WH_ARCH_YAML=wormhole_b0_80_arch_eth_dispatch.yaml pytest "models/demos/t3000/falcon40b/tests/test_perf_falcon.py::test_perf_bare_metal[falcon_40b-prefill_seq2048_bfp8-8chips]" is hanging here:

-instruct/transformer.word_embeddings.weight_6_8_dtype_BFLOAT16_layout_ROW_MAJOR.bin of shape ttnn.Shape([1, 1, 65024, 1024])
2024-06-24 14:55:00.597 | DEBUG    | ttnn.operations.core:as_tensor:698 - Loaded cache for models/demos/t3000/falcon40b/datasets/tt_dnn-models/tt/Falcon/tiiuae/falcon-40b-instruct/transformer.word_embeddings.weight_7_8_dtype_BFLOAT16_layout_ROW_MAJOR.bin of shape ttnn.Shape([1, 1, 65024, 1024])
Loading decoder layers: 100%|█████████████████████████████████████████████████████████████████████████████████████████████████████████████| 60/60 [01:00<00:00,  1.00s/it]
2024-06-24 14:56:42.187 | INFO     | models.demos.t3000.falcon40b.tests.test_perf_falcon:run_test_FalconCausalLM_end_to_end:148 - Running Falcon model once to fill caches -> disable profiler
2024-06-24 14:56:42.190 | INFO     | tracy:signpost:43 - COMPILE_RUN

I'll try adding the ENABLE_TRACY=1 and ENABLE_PROFILER=1 flags.

aliuTT commented 4 days ago

Still hangs for me. I'll reach out to book a meeting with you @mtairum . I probably need to borrow your machine, or check FW versions.

mikevin920 commented 4 days ago

We are also seeing similar degradation, can book a meeting and use our machine as well

aliuTT commented 4 days ago

Latest FW 80.9 on tt firmware fw_pack-80.9.0.0.fwbundle is broken for all the tests I've been given here. Where do I get the "working" FW for these models?

aliuTT commented 4 days ago

@mtairum Can you try your mixtral test with sync and async on both c1c3f6b571 and 87378f73d1e. I'm debugging with Kevin and Ammar, we're seeing without the DevicePool changes in 87378f73d1e, async mode is causing a perf degradation for larger sequence lengths for LLAMA.

aliuTT commented 4 days ago

@mtairum Can you also try without PROFILER and TRACY enabled. They can perturb e2e measurements.

mtairum commented 3 days ago

@aliuTT I've tried without PROFILER/TRACY enabled, and with/without async.

Only async e2e perf seems affected, like you mentioned. Numbers below.

Good commit: c1c3f6b571

Bad commit 87378f73d1e

aliuTT commented 3 days ago

I was getting a hang on sjc-snva-t3011 and sjc-lab-t3005 for mixtral tests. I'm able to repro a passing case on sjc-lab-t3004 will continue looking.

aliuTT commented 2 days ago

@mikevin920 @mtairum Found the bug, which was causing device to always set its work executor to worker 0. Try out dc3c72f as a fix, on your repro cases for a few weeks ago and on main if possible. I was seeing the mixtral perf recovering to ~250ms e2e again with this change. I have a PR to push this to main.

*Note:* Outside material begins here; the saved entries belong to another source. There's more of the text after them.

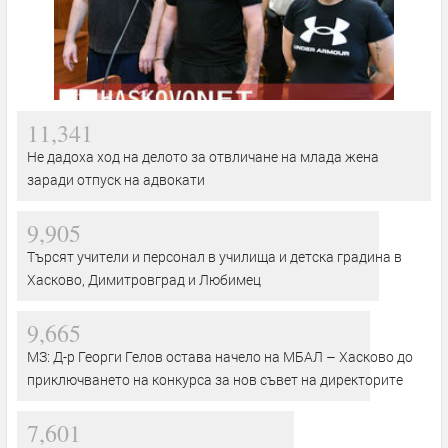
11,341
Не дадоха ход на делото за отвличане на млада жена
заради отпуск на адвокати
9,905
Търсят учители и персонал в училища и детска градина в
Хасково, Димитровград и Любимец
9,665
МЗ: Д-р Георги Гелов остава начело на МБАЛ – Хасково до
приключването на конкурса за нов съвет на директорите
7,601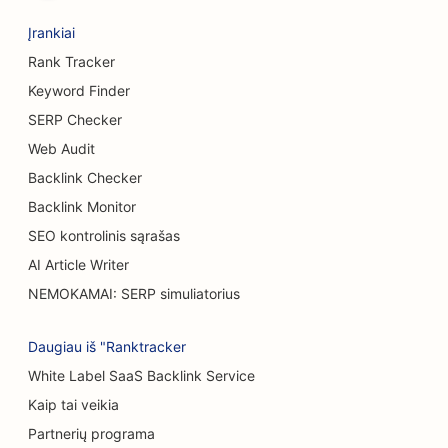
SEO alaus darykloms
Įrankiai
SEO krūtų didinimo paslaugoms
Rank Tracker
SEO švediško stalo restoranams
Keyword Finder
SERP Checker
SEO mėsainių sunkvežimiams
Web Audit
SEO nudegimų chirurgams
Backlink Checker
SEO kavinėms
Backlink Monitor
SEO kontrolinis sąrašas
SEO tortų parduotuvėms
AI Article Writer
Atsitiktinio maitinimo restoranų SEO
NEMOKAMAI: SERP simuliatorius
SEO kilimų ir grindų dangų parduotuvėms
Daugiau iš "Ranktracker
SEO automobilių plovykloms
White Label SaaS Backlink Service
SEO automobilių salonams
Kaip tai veikia
Partnerių programa
Valymo paslaugų SEO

mtairum commented 1 day ago

Great work @aliuTT .

I did some testing and can confirm that the perf on main matches what we would expect. Mixtral e2e measured at 117ms.

Also tested on previous bad commit with the fix on and the perf is around ~150ms which is close to what it was as well. 👍

aliuTT commented 1 day ago

Pushed to main, seems like issue is resolved.